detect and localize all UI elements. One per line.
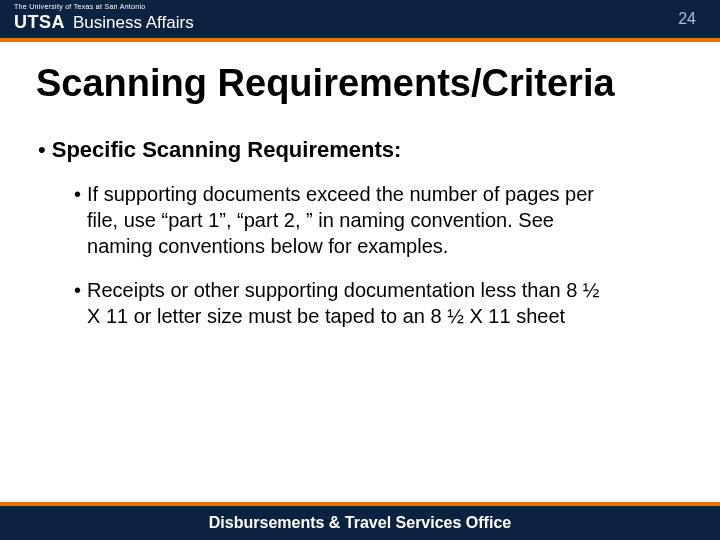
bullet-dot: •	[74, 277, 81, 303]
bullet-dot: •	[38, 137, 46, 163]
bullet-text: Specific Scanning Requirements:	[52, 137, 402, 163]
header-bar: The University of Texas at San Antonio U…	[0, 0, 720, 38]
slide-title: Scanning Requirements/Criteria	[36, 62, 720, 105]
slide-body: • Specific Scanning Requirements: • If s…	[38, 137, 682, 329]
bullet-level2-list: • If supporting documents exceed the num…	[74, 181, 682, 329]
bullet-level1: • Specific Scanning Requirements:	[38, 137, 682, 163]
bullet-text: If supporting documents exceed the numbe…	[87, 181, 607, 259]
page-number: 24	[678, 10, 696, 28]
footer-bar: Disbursements & Travel Services Office	[0, 506, 720, 540]
footer-text: Disbursements & Travel Services Office	[209, 514, 511, 532]
bullet-level2-item: • If supporting documents exceed the num…	[74, 181, 682, 259]
bullet-text: Receipts or other supporting documentati…	[87, 277, 607, 329]
header-divider	[0, 38, 720, 42]
bullet-level2-item: • Receipts or other supporting documenta…	[74, 277, 682, 329]
logo-business-affairs: Business Affairs	[73, 13, 194, 33]
logo-utsa: UTSA	[14, 12, 65, 33]
slide: The University of Texas at San Antonio U…	[0, 0, 720, 540]
bullet-dot: •	[74, 181, 81, 207]
logo-tagline: The University of Texas at San Antonio	[14, 3, 146, 10]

■ THE TASK ■
Would you count the lines of the listing above that hold the string "item" and give only the resulting number?

■ RESULT OF THIS TASK ■
2